▶ **Work task**: Lower down are entries containing pictures. Copy exactly, without those pictures, the lines from the line with "via email a" through the line with "находящихся деталей в машине.".
Provided records START
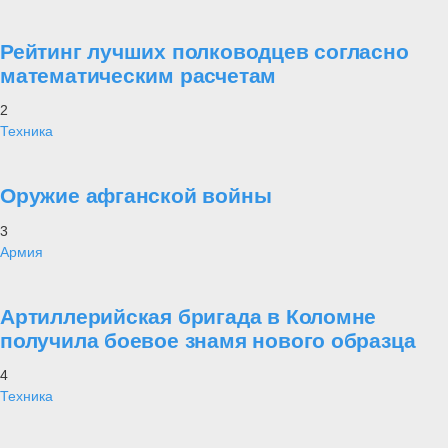
Рейтинг лучших полководцев согласно
математическим расчетам
2
Техника
Оружие афганской войны
3
Армия
Артиллерийская бригада в Коломне
получила боевое знамя нового образца
4
Техника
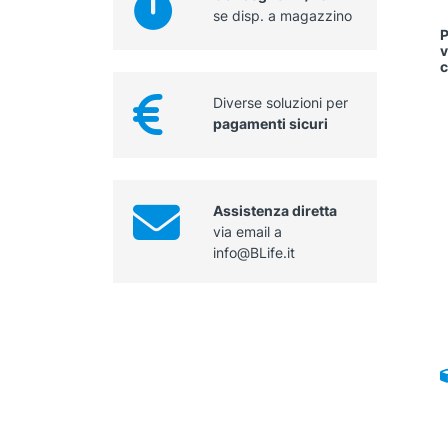
se disp. a magazzino
P
v
Diverse soluzioni per
pagamenti sicuri
Assistenza diretta
via email a
info@BLife.it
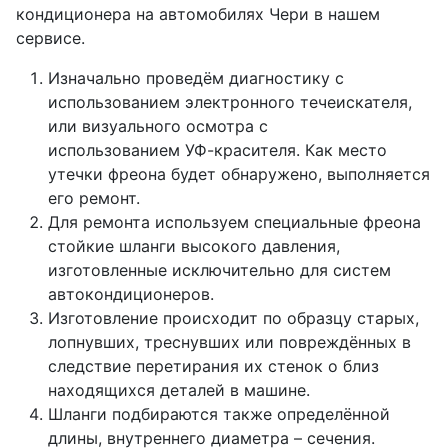
кондиционера на автомобилях
Чери
в нашем
сервисе.
Изначально проведём диагностику с
использованием электронного течеискателя,
или визуального осмотра с
использованием
УФ-красителя
. Как место
утечки фреона будет обнаружено, выполняется
его ремонт.
Для ремонта используем специальные
фреона
стойкие шланги высокого давления,
изготовленные исключительно для систем
автокондиционеров
.
Изготовление происходит по образцу старых,
лопнувших, треснувших или повреждённых в
следствие перетирания их стенок
о
близ
находящихся деталей в машине.
Шланги подбираются также определённой
длины, внутреннего диаметра – сечения.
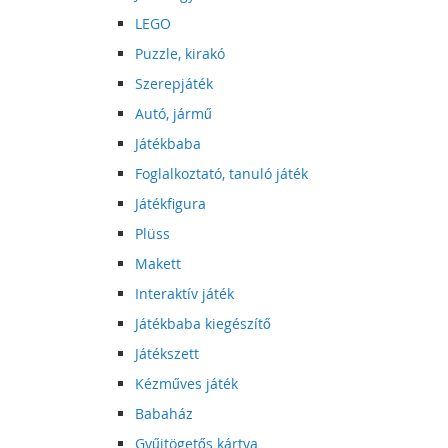
LEGO
Puzzle, kirakó
Szerepjáték
Autó, jármű
Játékbaba
Foglalkoztató, tanuló játék
Játékfigura
Plüss
Makett
Interaktív játék
Játékbaba kiegészítő
Játékszett
Kézműves játék
Babaház
Gyűjtögetős kártya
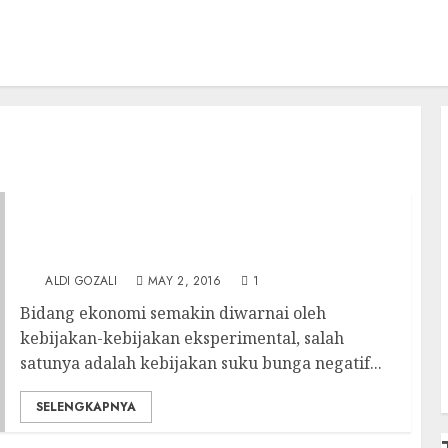
Kebijakan Tingkat Suku Bunga Negatif dan
Hal-Hal terkait yang Perlu Kita Ketahui
(Bagian 1)
ALDI GOZALI
MAY 2, 2016
1
Bidang ekonomi semakin diwarnai oleh
kebijakan-kebijakan eksperimental, salah
satunya adalah kebijakan suku bunga negatif...
SELENGKAPNYA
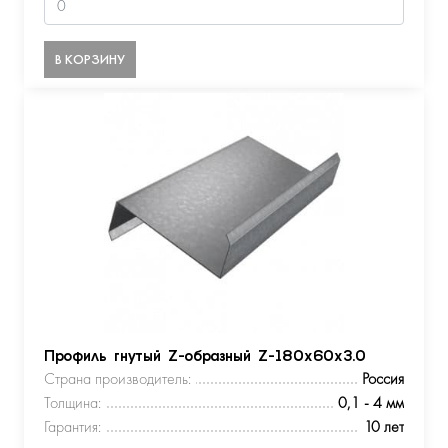
В КОРЗИНУ
Профиль гнутый Z-образный Z-180х60х3.0
Страна производитель:
Россия
Толщина:
0,1 - 4 мм
Гарантия:
10 лет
Provided records END
▶ **Solution for this exercise**:
via email a
info@BLife.it
кондиционера на автомобилях
Чери
в нашем
сервисе.
Изначально проведём диагностику с
использованием электронного течеискателя,
или визуального осмотра с
использованием
УФ-красителя
. Как место
утечки фреона будет обнаружено, выполняется
его ремонт.
Для ремонта используем специальные
фреона
стойкие шланги высокого давления,
изготовленные исключительно для систем
автокондиционеров
.
Изготовление происходит по образцу старых,
лопнувших, треснувших или повреждённых в
следствие перетирания их стенок
о
близ
находящихся деталей в машине.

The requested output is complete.